- _WHAT IS BEING ASKED_:
Lines before the one containing "Given the image: Mark" are left out; output the rest of the data exactly, through the final line.

- _Saved data entries_:
☆ ☆ ☆ ☆
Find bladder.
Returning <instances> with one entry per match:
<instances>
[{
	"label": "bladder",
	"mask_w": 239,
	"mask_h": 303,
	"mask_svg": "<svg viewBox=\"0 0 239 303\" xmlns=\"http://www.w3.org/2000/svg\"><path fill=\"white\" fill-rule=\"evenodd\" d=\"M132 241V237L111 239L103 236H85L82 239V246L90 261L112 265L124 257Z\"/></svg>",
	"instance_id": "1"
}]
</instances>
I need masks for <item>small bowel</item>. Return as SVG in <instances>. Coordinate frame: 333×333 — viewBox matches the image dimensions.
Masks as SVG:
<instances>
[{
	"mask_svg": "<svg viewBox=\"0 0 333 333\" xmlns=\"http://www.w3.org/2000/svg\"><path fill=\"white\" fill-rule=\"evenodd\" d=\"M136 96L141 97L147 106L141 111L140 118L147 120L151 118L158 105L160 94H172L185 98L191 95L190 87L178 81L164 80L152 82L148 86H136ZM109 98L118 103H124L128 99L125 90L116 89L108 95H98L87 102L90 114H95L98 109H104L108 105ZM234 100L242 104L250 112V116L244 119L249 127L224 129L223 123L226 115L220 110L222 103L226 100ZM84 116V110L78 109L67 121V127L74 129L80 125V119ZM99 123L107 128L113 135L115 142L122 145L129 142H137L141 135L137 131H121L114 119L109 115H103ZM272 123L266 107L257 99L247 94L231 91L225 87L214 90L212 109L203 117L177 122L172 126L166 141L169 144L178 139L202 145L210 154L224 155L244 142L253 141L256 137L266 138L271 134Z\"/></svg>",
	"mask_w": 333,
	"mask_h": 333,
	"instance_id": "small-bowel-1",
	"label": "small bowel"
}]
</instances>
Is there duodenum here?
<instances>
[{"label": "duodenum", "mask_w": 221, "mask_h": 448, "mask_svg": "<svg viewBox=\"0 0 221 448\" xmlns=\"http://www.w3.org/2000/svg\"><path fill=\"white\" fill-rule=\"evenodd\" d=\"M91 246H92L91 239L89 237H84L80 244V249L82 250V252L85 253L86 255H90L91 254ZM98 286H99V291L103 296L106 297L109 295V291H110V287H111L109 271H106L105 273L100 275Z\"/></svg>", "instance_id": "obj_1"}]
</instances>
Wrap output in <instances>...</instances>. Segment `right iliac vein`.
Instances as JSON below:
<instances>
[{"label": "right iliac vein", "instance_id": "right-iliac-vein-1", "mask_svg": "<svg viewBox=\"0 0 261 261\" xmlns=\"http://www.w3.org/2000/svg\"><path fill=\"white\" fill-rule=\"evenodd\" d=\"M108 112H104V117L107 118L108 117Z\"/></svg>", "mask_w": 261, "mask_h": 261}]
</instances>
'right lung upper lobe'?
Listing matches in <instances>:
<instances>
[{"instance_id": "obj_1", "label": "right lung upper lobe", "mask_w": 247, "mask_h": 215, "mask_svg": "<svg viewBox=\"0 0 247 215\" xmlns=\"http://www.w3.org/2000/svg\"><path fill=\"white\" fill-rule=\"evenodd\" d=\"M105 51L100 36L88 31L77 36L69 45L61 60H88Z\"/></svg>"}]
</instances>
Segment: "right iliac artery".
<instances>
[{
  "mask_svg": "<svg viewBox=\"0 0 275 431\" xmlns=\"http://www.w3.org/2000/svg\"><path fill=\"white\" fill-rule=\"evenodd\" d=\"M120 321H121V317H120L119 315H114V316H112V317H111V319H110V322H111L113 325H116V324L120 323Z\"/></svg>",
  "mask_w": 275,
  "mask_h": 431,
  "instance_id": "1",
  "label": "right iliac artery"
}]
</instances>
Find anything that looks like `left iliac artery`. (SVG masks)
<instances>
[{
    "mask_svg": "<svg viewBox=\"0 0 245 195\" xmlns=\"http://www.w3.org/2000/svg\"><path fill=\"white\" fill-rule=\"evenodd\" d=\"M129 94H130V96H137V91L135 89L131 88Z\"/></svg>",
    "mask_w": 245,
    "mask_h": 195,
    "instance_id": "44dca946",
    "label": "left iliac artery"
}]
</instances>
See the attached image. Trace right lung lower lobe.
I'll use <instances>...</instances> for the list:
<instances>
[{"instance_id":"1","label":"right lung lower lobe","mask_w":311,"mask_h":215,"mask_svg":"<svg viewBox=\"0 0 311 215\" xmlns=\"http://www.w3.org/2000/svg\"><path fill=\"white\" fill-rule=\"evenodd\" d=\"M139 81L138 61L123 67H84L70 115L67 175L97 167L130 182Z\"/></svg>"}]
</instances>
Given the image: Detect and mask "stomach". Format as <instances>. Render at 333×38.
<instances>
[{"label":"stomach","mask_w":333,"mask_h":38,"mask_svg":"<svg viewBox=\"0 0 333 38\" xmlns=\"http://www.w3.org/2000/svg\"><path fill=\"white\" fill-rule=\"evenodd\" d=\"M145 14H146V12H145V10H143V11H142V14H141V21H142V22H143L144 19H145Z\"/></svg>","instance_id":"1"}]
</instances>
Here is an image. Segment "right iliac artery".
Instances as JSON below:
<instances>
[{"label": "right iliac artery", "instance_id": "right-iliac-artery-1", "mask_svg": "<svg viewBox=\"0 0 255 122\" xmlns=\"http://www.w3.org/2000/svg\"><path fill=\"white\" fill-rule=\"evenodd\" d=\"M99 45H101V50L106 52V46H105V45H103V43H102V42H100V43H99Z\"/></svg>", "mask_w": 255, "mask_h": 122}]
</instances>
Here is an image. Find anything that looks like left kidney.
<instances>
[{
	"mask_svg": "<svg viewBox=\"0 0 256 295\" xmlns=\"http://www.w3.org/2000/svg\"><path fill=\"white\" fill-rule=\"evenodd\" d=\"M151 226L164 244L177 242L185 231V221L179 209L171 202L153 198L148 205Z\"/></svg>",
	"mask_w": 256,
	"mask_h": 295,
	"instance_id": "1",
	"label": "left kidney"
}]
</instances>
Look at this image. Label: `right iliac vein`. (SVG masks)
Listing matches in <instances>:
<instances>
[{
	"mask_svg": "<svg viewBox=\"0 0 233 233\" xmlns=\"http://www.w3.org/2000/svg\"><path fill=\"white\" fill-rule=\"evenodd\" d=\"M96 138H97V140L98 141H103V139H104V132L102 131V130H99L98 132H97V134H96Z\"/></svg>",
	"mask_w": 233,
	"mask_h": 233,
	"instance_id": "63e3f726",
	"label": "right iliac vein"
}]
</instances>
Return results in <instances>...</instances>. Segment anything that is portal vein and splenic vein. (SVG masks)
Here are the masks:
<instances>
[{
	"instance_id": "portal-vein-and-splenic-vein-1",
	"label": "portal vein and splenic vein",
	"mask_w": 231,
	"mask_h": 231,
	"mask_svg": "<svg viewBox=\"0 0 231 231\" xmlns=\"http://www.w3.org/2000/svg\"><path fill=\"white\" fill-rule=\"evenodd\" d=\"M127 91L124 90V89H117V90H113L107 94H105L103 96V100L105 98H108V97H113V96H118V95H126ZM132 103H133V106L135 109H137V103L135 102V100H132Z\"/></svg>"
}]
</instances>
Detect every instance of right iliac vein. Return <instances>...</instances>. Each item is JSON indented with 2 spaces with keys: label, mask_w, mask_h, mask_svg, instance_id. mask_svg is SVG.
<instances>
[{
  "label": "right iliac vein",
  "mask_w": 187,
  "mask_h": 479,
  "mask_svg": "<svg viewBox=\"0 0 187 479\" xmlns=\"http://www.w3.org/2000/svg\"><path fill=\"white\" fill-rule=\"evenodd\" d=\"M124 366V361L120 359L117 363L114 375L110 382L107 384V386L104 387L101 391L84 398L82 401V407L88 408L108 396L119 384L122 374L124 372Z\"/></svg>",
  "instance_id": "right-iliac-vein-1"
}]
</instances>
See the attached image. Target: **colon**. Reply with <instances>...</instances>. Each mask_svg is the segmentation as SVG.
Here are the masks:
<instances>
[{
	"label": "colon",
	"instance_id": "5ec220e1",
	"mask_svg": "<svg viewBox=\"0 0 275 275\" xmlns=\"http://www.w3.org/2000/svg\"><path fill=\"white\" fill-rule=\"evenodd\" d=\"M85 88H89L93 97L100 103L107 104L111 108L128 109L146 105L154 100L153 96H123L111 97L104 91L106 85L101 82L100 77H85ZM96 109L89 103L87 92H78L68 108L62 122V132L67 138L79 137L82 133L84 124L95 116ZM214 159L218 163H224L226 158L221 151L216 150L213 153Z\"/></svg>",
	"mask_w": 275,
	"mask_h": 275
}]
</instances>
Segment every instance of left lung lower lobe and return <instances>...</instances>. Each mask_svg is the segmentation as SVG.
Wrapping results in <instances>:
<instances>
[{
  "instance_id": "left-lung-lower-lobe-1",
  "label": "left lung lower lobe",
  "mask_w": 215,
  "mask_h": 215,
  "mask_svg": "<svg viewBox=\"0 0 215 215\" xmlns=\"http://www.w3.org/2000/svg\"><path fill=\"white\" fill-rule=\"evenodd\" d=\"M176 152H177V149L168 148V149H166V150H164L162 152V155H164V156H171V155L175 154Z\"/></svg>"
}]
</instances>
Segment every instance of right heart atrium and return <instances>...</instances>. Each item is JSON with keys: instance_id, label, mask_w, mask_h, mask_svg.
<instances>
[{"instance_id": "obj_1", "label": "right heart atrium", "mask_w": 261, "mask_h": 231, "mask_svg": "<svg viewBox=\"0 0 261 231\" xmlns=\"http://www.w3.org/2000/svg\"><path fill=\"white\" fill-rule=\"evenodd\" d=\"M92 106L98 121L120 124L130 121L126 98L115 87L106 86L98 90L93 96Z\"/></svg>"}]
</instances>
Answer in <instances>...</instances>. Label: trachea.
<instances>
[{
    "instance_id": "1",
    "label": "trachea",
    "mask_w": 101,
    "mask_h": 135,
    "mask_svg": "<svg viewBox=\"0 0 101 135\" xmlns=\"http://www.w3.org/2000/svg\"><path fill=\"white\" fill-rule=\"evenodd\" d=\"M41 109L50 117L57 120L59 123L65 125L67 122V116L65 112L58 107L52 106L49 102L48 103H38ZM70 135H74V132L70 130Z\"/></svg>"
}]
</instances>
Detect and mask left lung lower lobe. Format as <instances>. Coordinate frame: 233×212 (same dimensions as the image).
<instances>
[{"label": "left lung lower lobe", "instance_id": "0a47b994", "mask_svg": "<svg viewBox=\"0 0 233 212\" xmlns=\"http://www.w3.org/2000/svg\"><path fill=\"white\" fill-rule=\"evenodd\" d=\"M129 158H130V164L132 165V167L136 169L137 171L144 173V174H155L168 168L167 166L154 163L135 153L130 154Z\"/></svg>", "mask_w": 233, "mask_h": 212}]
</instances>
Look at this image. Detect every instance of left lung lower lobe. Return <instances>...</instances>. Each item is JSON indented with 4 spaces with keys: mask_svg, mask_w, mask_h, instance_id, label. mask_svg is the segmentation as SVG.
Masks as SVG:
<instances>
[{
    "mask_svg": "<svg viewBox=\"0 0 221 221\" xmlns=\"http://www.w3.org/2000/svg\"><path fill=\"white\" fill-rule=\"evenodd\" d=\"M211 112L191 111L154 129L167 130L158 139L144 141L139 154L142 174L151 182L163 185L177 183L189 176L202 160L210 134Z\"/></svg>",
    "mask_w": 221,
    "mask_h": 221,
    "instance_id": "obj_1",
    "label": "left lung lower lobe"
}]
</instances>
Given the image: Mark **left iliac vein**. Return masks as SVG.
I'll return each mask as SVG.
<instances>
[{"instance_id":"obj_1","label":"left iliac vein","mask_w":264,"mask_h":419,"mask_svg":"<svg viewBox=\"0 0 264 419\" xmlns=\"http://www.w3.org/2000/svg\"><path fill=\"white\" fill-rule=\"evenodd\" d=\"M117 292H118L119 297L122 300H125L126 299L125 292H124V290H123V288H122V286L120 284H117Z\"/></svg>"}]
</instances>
☆ ☆ ☆ ☆
- _TASK OUTPUT_:
Given the image: Mark **left iliac vein**. Return masks as SVG.
I'll return each mask as SVG.
<instances>
[{"instance_id":"obj_1","label":"left iliac vein","mask_w":264,"mask_h":419,"mask_svg":"<svg viewBox=\"0 0 264 419\" xmlns=\"http://www.w3.org/2000/svg\"><path fill=\"white\" fill-rule=\"evenodd\" d=\"M117 292H118L119 297L122 300H125L126 299L125 292H124V290H123V288H122V286L120 284H117Z\"/></svg>"}]
</instances>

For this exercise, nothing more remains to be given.